When the Klondike gold rush brought nearly 17,000 outsiders to the region at the end of the 1800s, the Tr’ondek Hwech’in, or people of the river, were displaced. Even though the gold rush soon ended, prompting an exodus from the northern community, Tr’ochëk never returned as a fishing and hunting camp. Nowadays, about 2,400 people live in Dawson City.
“This is being done with no disrespect to His Majesty King Charles. And also we’re not doing this to go, ‘Rah, rah, look at us,’ to poke everybody across Canada, to get rid of the crown,” Johnson told the Canadian Press. “It was just something we wanted to do together to show solidarity in what we do here in this town.”
The row over the pledge is rare, but not the first time elected officials have questioned the requirement they pledge allegiance to Canada’s head of state.
In 2022, Quebec passed legislation ending elected officials’ required oath to King Charles. At the time, the provincial lawmaker Gabriel Nadeau-Dubois called it “a relic from the past”.

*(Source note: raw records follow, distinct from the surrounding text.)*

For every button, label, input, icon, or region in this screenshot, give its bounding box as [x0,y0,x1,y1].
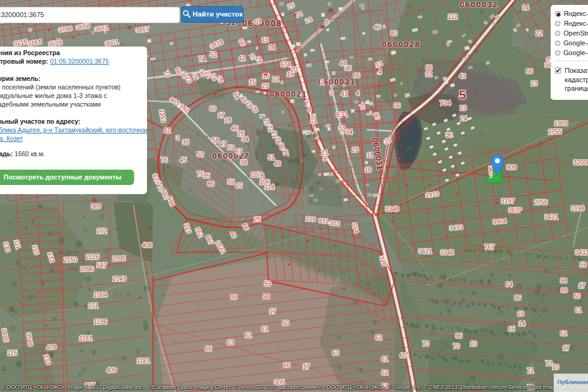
svg-text:4: 4 [378,69,382,75]
svg-text:62: 62 [560,330,567,337]
svg-text:60: 60 [282,320,289,326]
svg-text:64: 64 [505,281,513,288]
svg-text:23: 23 [262,83,269,89]
svg-text:17: 17 [562,345,570,352]
svg-text:46: 46 [374,24,381,31]
svg-text:18: 18 [364,167,372,173]
svg-text:29: 29 [352,146,359,153]
svg-text:3431: 3431 [545,214,559,221]
svg-text:10: 10 [552,364,559,371]
svg-text:17: 17 [303,363,310,370]
svg-text:66: 66 [205,345,212,352]
svg-text:62: 62 [381,369,388,376]
svg-text:60: 60 [573,293,581,300]
svg-text:3: 3 [176,135,179,141]
svg-text:9: 9 [323,156,326,162]
svg-text:115: 115 [7,350,17,356]
svg-text:547: 547 [97,262,107,269]
svg-text:8: 8 [307,107,311,113]
svg-text:66: 66 [393,102,401,109]
svg-text:3433: 3433 [449,224,464,232]
svg-text:70: 70 [453,343,460,350]
svg-text:60: 60 [399,352,407,359]
svg-text:24: 24 [460,115,467,122]
svg-text:61: 61 [261,326,268,333]
svg-text:4: 4 [356,90,360,97]
svg-text:85: 85 [203,173,210,179]
svg-text:22: 22 [535,30,543,37]
svg-text:0600008: 0600008 [242,18,282,28]
svg-text:11: 11 [311,118,317,124]
svg-text:10: 10 [470,341,477,347]
svg-text:2756: 2756 [534,199,548,206]
svg-text:767: 767 [484,244,495,251]
svg-text:63: 63 [332,350,339,356]
svg-text:1196: 1196 [94,318,107,325]
svg-text:66: 66 [353,72,360,79]
svg-text:86: 86 [514,295,521,301]
svg-text:86: 86 [207,181,214,187]
svg-text:76: 76 [160,157,168,164]
svg-text:23: 23 [530,80,538,87]
svg-text:909: 909 [507,164,517,171]
svg-text:35: 35 [182,139,189,146]
svg-text:674: 674 [281,61,291,68]
svg-text:23: 23 [459,105,467,111]
svg-text:229: 229 [306,215,317,222]
svg-text:3: 3 [330,89,333,96]
svg-text:5: 5 [459,88,466,102]
svg-text:98: 98 [560,277,567,284]
svg-text:14: 14 [522,4,529,11]
svg-text:32: 32 [425,71,432,78]
svg-text:48: 48 [274,160,281,167]
svg-text:2: 2 [320,79,324,86]
svg-text:3431: 3431 [418,248,432,255]
svg-text:2150: 2150 [64,257,78,263]
svg-text:2755: 2755 [548,129,562,135]
svg-text:36: 36 [445,132,453,138]
svg-text:32000: 32000 [573,159,588,166]
svg-text:14: 14 [518,320,526,327]
svg-text:409: 409 [107,367,117,374]
svg-text:70: 70 [422,341,429,347]
svg-text:61: 61 [381,356,388,363]
svg-text:63: 63 [227,339,234,346]
svg-text:1181: 1181 [79,335,92,342]
svg-text:0600028: 0600028 [382,40,420,49]
svg-text:17: 17 [269,308,276,315]
svg-text:3348: 3348 [440,249,454,256]
svg-text:8: 8 [325,19,328,26]
svg-text:66: 66 [283,362,290,369]
svg-text:66: 66 [425,64,432,71]
svg-text:3904: 3904 [492,217,507,225]
svg-text:59: 59 [264,281,271,287]
svg-text:17: 17 [578,282,586,289]
svg-text:99: 99 [230,294,238,301]
svg-text:303: 303 [330,219,341,227]
svg-text:0600021: 0600021 [270,89,307,99]
svg-text:43: 43 [459,73,466,80]
svg-text:272: 272 [97,228,107,235]
svg-text:3197: 3197 [501,198,515,205]
svg-text:22: 22 [272,76,279,83]
svg-text:13: 13 [262,37,269,43]
svg-text:80: 80 [390,30,398,37]
svg-text:59: 59 [227,145,235,151]
svg-text:58: 58 [212,137,219,144]
svg-text:38: 38 [240,159,247,166]
svg-text:931: 931 [318,217,330,224]
svg-text:42: 42 [238,55,246,62]
svg-text:2095: 2095 [112,255,126,262]
svg-text:1064: 1064 [94,292,108,298]
svg-text:408: 408 [142,242,153,249]
svg-text:34: 34 [241,136,249,143]
svg-text:3679: 3679 [508,207,522,214]
svg-text:18: 18 [224,117,232,124]
svg-text:45: 45 [179,157,187,164]
svg-text:66: 66 [526,68,533,75]
svg-text:17: 17 [217,112,225,119]
svg-text:15: 15 [249,79,256,86]
svg-text:3198: 3198 [571,205,585,212]
svg-text:271: 271 [88,303,99,309]
svg-text:71: 71 [527,368,534,374]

At the same time, some Indigenous leaders point to treaties signed with the crown as solemn agreements that represent a trust both nations can live peacefully side by side.
The territorial government says it is considering alternative options around the oath to ensure all council members feel included and respected within the governance structures while still complying with legislative requirements.
But if an alternative cannot be reached by 10 December, a byelection is required and the mayor and councillors would forfeit their seats.